The current issue of The New Yorker relates how a visiting British minister confessed to not knowing the protocol for addressing a vice-president. Joe Biden reportedly “gave a theatrical glance to either side and joked, ‘It looks like we’re alone, so why don’t you call me Mr President and I’ll call you Mr Prime Minister.’ ” The report does not say which minister became Mr Prime Minister for a day. Perhaps it was William Hague, the prime minister so many Tories think they should have had.

Night of the Petticoats

Richard Drax, the Tory MP for South Dorset, dislikes the “tokenism” of the cabinet reshuffle, which promoted women. On his blog, he calls it “the Night of the Petticoats”. Are there women who still wear petticoats? I suppose there must be, in the circles Richard Grosvenor Plunkett-Ernle-Erle-Drax mixes in.

Last laugh for Ladbroke’s

Ladbrokes seems pleased Evan Davis is to replace Jeremy Paxman on Newsnight, despite having made Laura Kuenssberg the favourite, ahead of Eddie Mair, Andrew Neil and Krishnan Guru-Murthy, with Davis an outsider at 25-1. That could have been expensive, except the total risked by punters was a miserable £3, leaving the bookies quids in.

‘Double exit’ tragedy

Because Parry Mitchell was one of the last peers to speak in last Friday’s epic debate on assisted dying, the story he told received less attention than it deserved. Lord Mitchell is married to the documentary film-maker Hannah Lowy, whose Jewish father Jack Lowy was left “scarred for ever” when his family was wiped out in the Holocaust. He was also a biophysicist, when the danger of radiation was little understood. In 1998, he was diagnosed with acute myeloid leukaemia, which he knew to be fatal.

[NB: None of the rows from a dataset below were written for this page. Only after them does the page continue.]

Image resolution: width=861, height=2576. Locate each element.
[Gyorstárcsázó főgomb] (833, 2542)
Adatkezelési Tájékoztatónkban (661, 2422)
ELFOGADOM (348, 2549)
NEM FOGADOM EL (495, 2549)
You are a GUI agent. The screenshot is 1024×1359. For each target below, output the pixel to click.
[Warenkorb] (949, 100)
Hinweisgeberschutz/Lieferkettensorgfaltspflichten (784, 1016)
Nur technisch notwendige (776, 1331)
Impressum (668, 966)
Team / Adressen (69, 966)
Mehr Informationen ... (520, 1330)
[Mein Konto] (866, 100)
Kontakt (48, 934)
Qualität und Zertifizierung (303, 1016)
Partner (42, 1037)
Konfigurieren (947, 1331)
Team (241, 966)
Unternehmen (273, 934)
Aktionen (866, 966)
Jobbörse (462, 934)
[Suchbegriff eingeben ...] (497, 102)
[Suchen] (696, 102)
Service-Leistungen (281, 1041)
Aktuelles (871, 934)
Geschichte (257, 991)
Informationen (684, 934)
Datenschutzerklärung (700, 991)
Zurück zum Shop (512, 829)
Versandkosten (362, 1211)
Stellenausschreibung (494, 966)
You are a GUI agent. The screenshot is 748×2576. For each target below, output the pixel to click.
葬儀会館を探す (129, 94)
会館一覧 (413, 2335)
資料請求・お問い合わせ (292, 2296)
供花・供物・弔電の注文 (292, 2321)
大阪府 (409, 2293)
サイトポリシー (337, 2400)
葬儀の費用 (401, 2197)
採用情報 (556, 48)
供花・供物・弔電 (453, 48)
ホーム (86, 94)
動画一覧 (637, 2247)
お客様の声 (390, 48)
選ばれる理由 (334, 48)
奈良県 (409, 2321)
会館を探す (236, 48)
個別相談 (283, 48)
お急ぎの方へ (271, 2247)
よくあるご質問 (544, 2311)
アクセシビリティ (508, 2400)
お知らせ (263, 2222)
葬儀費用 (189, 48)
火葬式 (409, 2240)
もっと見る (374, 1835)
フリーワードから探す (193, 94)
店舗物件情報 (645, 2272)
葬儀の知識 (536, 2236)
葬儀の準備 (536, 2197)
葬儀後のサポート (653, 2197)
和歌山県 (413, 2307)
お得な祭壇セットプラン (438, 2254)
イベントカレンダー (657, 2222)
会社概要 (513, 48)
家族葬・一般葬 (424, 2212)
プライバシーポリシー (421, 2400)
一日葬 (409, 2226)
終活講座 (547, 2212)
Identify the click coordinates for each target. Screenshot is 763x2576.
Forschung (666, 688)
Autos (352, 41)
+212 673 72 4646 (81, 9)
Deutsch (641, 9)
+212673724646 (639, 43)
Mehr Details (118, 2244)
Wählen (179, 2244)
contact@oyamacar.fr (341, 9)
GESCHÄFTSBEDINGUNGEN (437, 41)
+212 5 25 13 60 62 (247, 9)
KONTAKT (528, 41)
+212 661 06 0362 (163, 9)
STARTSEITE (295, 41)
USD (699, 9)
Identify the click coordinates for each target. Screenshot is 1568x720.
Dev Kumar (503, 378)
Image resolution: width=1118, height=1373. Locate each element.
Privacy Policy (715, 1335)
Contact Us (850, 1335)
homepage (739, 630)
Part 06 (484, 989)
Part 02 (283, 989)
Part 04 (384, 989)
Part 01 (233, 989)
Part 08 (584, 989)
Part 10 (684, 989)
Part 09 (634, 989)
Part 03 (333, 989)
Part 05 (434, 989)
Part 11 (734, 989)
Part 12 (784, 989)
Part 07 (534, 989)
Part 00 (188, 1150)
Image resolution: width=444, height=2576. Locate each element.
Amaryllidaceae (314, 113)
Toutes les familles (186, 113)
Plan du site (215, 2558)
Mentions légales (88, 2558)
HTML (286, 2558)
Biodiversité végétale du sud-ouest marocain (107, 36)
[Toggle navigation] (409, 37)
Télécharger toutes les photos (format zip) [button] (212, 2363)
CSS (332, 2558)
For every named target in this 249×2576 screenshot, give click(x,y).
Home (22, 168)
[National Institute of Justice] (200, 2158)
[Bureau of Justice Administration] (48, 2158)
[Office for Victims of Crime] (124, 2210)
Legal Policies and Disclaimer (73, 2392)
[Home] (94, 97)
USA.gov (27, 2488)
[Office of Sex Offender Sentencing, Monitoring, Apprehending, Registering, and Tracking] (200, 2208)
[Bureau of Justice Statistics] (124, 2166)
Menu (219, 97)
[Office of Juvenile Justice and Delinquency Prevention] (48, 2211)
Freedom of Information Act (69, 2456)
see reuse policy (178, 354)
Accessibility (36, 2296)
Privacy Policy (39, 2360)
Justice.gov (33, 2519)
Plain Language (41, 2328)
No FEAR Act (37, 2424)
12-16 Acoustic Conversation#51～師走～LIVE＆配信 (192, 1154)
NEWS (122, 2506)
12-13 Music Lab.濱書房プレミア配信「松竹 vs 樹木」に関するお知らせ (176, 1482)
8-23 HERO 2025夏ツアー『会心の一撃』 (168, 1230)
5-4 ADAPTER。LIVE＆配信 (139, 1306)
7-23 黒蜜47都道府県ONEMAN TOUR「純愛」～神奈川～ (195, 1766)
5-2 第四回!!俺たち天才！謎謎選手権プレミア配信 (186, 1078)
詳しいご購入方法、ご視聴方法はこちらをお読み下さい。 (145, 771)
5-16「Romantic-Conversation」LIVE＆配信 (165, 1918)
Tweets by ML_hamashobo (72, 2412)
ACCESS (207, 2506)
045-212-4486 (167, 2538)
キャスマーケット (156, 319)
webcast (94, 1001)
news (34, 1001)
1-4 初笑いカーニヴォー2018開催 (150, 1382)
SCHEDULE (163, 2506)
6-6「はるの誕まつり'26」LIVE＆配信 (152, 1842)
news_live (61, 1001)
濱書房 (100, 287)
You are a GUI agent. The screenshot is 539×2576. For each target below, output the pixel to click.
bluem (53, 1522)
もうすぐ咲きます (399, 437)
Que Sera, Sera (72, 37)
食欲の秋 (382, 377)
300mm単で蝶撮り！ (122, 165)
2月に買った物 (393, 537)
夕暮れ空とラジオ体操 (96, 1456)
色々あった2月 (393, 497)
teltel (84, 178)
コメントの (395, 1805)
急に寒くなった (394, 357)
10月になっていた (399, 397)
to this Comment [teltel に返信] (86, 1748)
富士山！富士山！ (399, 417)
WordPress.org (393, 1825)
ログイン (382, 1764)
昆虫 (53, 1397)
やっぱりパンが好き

As the illness worsened, Jack and his wife Ruth cut off all contact with their daughter and son in law. “When we said there was a chance Ruth would commit suicide along with him, people shook their heads in disbelief,” Lord Mitchell told his fellow peers.

Nobody can know for certain why Ruth Lowy chose to join her husband in a “double exit”, but Lord Mitchell suspects one factor was the risk of criminal prosecution for helping her husband to die. Had there been legislation of the kind being considered in the House of Lords, she might have lived on.